Clear communication is important. The best idea on Earth, is worthless, if it can't be articulated well.
No, it was fully or almost fully LLM generated. See: https://arxiviq.substack.com/p/coming-soon
If otherwise, then it looks like The Singularity has arrived.
It’s a perfectly valid article; an AI-generated summary of a lot of work done by humans.
Not a paper that would be presented for peer review, but rather, to be consumed by regular mensch (like me).
That’s actually something that AI is pretty good at. I use it to summarize stuff for me, all the time.
It should probably have a disclaimer, somewhere, saying what it is, maybe with a link to the raw source, but it’s just another way of communicating.
I’ve been reading human-generated marketing drivel for decades. This is actually a lot better than that stuff.
Careful where you place your anger. You should not be angry at the people writing the paper.
No I think the confusing thing is that the LLM-written blog post doesn't adequately explain the screenshot.
> "Specifically, DeepConf-low uses top η= 10% (corresponding to the 90th percentile) and DeepConf-high uses top η = 90% (corresponding to the 10th percentile) uniformly across all settings. This threshold ensures that during online generation, traces are terminated when their confidence falls below the level that retains the top η% highest-confidence traces from the warmup phase."
I'm not sure if I'm parsing it right, but are they using "low" and "high" as descriptors of the number used as the %, meaning that the "low" 10 cuts anything outside the best 10%, while the "high" 90 leaves the best 90% ie high is less selective than low?

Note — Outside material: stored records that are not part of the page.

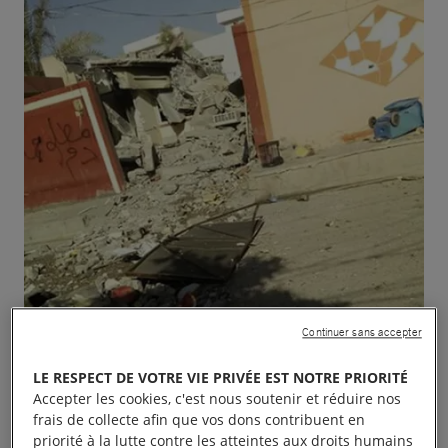
Continuer sans accepter
LE RESPECT DE VOTRE VIE PRIVÉE EST NOTRE PRIORITÉ
Accepter les cookies, c'est nous soutenir et réduire nos
frais de collecte afin que vos dons contribuent en
priorité à la lutte contre les atteintes aux droits humains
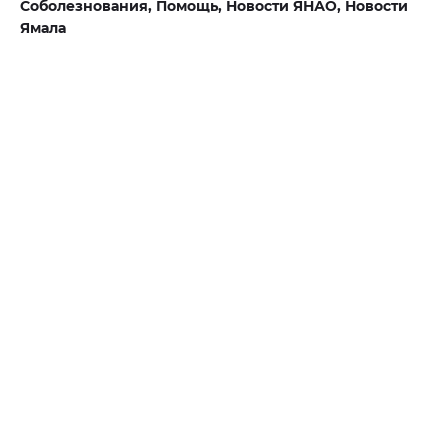
Соболезнования,
Помощь,
Новости ЯНАО,
Новости
Ямала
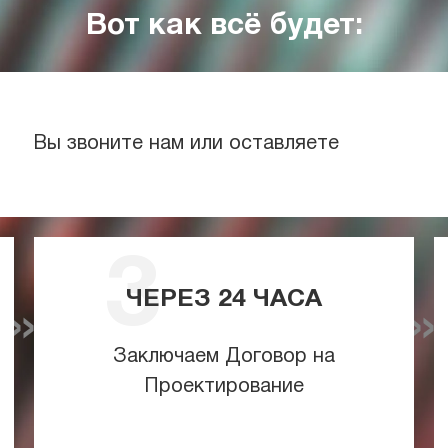
Вот как всё будет:
Вы звоните нам или оставляете
ЧЕРЕЗ
24
ЧАСА
Заключаем Договор на
Проектирование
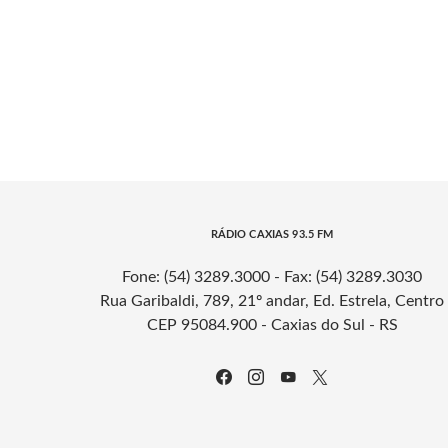
RÁDIO CAXIAS 93.5 FM
Fone: (54) 3289.3000 - Fax: (54) 3289.3030
Rua Garibaldi, 789, 21º andar, Ed. Estrela, Centro
CEP 95084.900 - Caxias do Sul - RS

Source: https://arxiviq.substack.com/p/coming-soon
I also do manual reviews (https://gonzoml.substack.com/), but there are many more papers for which I don't have time to write a review. So I created a multi-agentic system to help me, and I'm constantly iterating to improve it. And I like the result. It was also validated by the paper authors a couple of times, they agree the reviews are correct. So, if you see something is definitely wrong, please let me know.

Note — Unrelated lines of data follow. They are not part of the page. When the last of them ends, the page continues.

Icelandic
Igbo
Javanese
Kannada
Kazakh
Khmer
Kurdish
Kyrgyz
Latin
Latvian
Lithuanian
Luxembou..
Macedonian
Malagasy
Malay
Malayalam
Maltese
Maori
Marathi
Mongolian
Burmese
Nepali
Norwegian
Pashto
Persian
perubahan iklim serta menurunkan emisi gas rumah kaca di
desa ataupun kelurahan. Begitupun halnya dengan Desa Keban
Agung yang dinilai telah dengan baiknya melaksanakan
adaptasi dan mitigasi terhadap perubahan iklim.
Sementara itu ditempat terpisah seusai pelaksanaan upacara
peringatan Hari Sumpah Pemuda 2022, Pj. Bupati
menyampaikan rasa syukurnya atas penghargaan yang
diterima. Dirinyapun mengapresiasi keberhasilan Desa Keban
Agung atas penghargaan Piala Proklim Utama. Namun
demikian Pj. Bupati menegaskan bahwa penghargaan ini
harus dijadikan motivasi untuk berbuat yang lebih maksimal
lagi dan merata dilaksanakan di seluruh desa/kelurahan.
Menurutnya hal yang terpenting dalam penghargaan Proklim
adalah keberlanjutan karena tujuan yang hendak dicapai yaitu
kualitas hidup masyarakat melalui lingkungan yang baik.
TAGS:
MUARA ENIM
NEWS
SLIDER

Regarding myself, I became at least x10 more productive in reading papers and understanding what's happening. Hope, it will also help some of you.

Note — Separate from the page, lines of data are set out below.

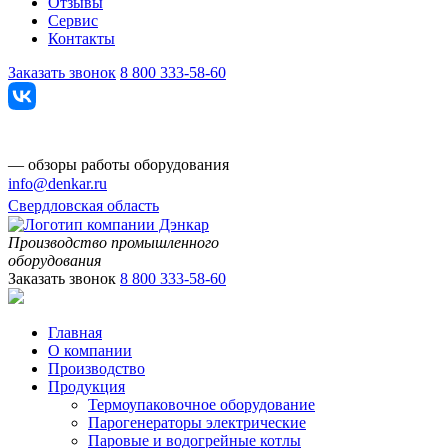
Отзывы
Сервис
Контакты
Заказать звонок
8 800 333-58-60
— обзоры работы оборудования
info@denkar.ru
Свердловская область
Производство промышленного
оборудования
Заказать звонок
8 800 333-58-60
Главная
О компании
Производство
Продукция
Термоупаковочное оборудование
Парогенераторы электрические
Паровые и водогрейные котлы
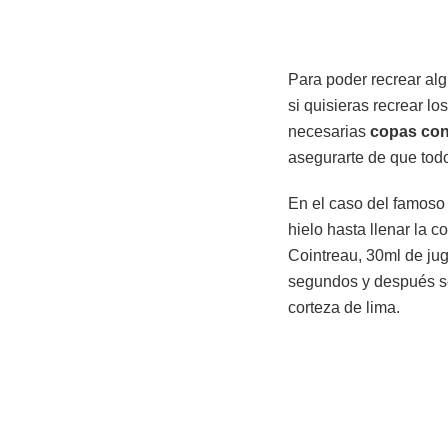
Para poder recrear alg
si quisieras recrear l
necesarias
copas co
asegurarte de que tod
En el caso del famos
hielo hasta llenar la c
Cointreau, 30ml de jug
segundos y después se 
corteza de lima.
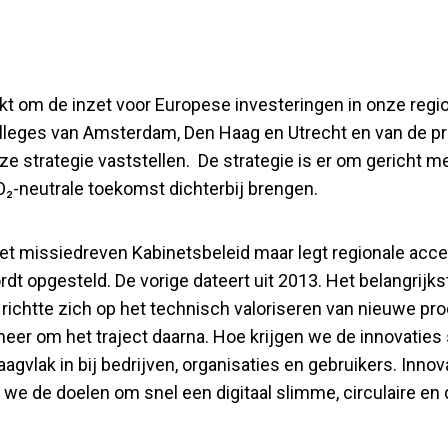
kt om de inzet voor Europese investeringen in onze regi
lleges van Amsterdam, Den Haag en Utrecht en van de pr
ze strategie vaststellen. De strategie is er om gericht m
CO₂-neutrale toekomst dichterbij brengen.
het missiedreven Kabinetsbeleid maar legt regionale acce
t opgesteld. De vorige dateert uit 2013. Het belangrijkst
e richtte zich op het technisch valoriseren van nieuwe p
meer om het traject daarna. Hoe krijgen we de innovaties 
gvlak in bij bedrijven, organisaties en gebruikers. Innova
len we de doelen om snel een digitaal slimme, circulaire e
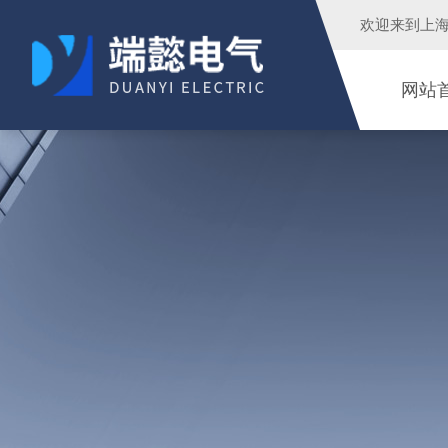
欢迎来到
上
网站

The previous self-consistency approach and this confidence pruning approach aren't really novel, but it's nice to see the numbers run. Fundamentally these approaches are about handling contradicting results, but not resolving the contradictions or increasing the quality of reasoning. What if the rare idea is the right answer? You can squeeze the training juice harder, but if you still get the wrong answer when it really really mattered, you're just left with a stress toy in your hand.
And we will be supposed to find said code at https://jiaweizzhao.github.io/deepconf at some point?
Reducing costs of reasoning is a huge ongoing challenge in LLMs. We're spending so much energy and compute resources today on reasoning that today's consumption rates were unexpected (to me) a short 1 yr ago. We're literally burning forests, the atmosphere and making electricity expensive for everyone.
DeepThink v3.1 made a significant leap in this direction recently -- significantly shorter thinking tokens at the same quality. GPT5's router was also one (important) attempt to reduce reasoning costs and make o3-quality available in the free tier without breaking the bank. This is also why Claude 4 is winning the coding wars against its reasoning peers -- it provides great quality without all the added reasoning tokens.
Getting inspiration from Alpha-go and MCMC literature -- applying tree weighting, prioritization and pruning feels extremely appropriate. (To improve the quality of Deep Think -- offered by Gemini & GPT5 Pro today)
So, yes, more of this please. Totally the right direction.